Instructions for the task => Extract precisely the lines that run from the line containing "ее ублажать меня" to the end of the records below, with both ends included and pictures omitted.

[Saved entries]
________________

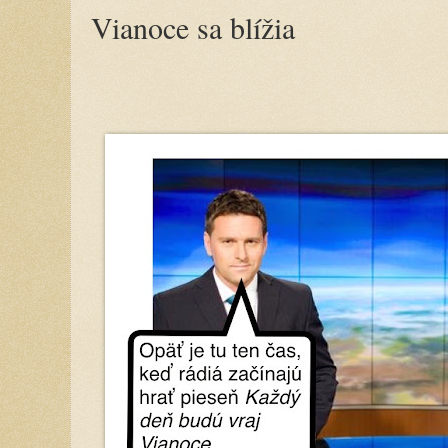
Vianoce sa blížia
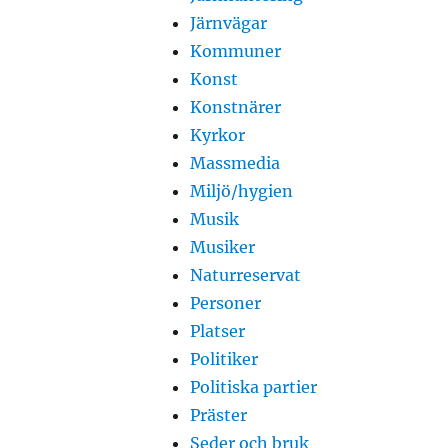
Järnvägar
Kommuner
Konst
Konstnärer
Kyrkor
Massmedia
Miljö/hygien
Musik
Musiker
Naturreservat
Personer
Platser
Politiker
Politiska partier
Präster
Seder och bruk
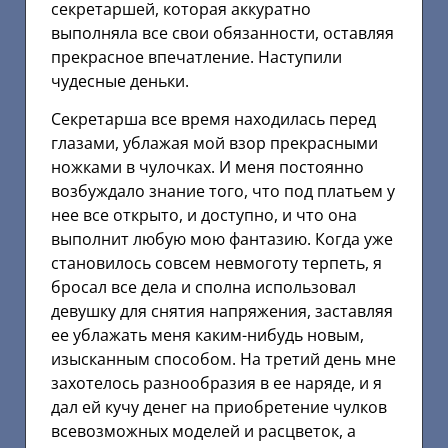
секретаршей, которая аккуратно
выполняла все свои обязанности, оставляя
прекрасное впечатление. Наступили
чудесные деньки.
Секретарша все время находилась перед
глазами, ублажая мой взор прекрасными
ножками в чулочках. И меня постоянно
возбуждало знание того, что под платьем у
нее все открыто, и доступно, и что она
выполнит любую мою фантазию. Когда уже
становилось совсем невмоготу терпеть, я
бросал все дела и сполна использовал
девушку для снятия напряжения, заставляя
ее ублажать меня каким-нибудь новым,
изысканным способом. На третий день мне
захотелось разнообразия в ее наряде, и я
дал ей кучу денег на приобретение чулков
всевозможных моделей и расцветок, а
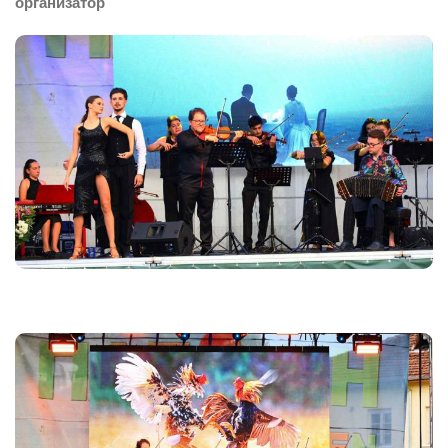
организатор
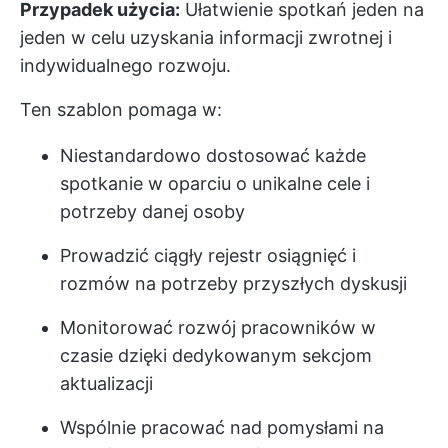
Przypadek użycia:
Ułatwienie spotkań jeden na
jeden w celu uzyskania informacji zwrotnej i
indywidualnego rozwoju.
Ten szablon pomaga w:
Niestandardowo dostosować każde
spotkanie w oparciu o unikalne cele i
potrzeby danej osoby
Prowadzić ciągły rejestr osiągnięć i
rozmów na potrzeby przyszłych dyskusji
Monitorować rozwój pracowników w
czasie dzięki dedykowanym sekcjom
aktualizacji
Wspólnie pracować nad pomysłami na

________________

Expected answer =>
ее ублажать меня каким-нибудь новым,
изысканным способом. На третий день мне
захотелось разнообразия в ее наряде, и я
дал ей кучу денег на приобретение чулков
всевозможных моделей и расцветок, а
организатор
Przypadek użycia:
Ułatwienie spotkań jeden na
jeden w celu uzyskania informacji zwrotnej i
indywidualnego rozwoju.
Ten szablon pomaga w:
Niestandardowo dostosować każde
spotkanie w oparciu o unikalne cele i
potrzeby danej osoby
Prowadzić ciągły rejestr osiągnięć i
rozmów na potrzeby przyszłych dyskusji
Monitorować rozwój pracowników w
czasie dzięki dedykowanym sekcjom
aktualizacji
Wspólnie pracować nad pomysłami na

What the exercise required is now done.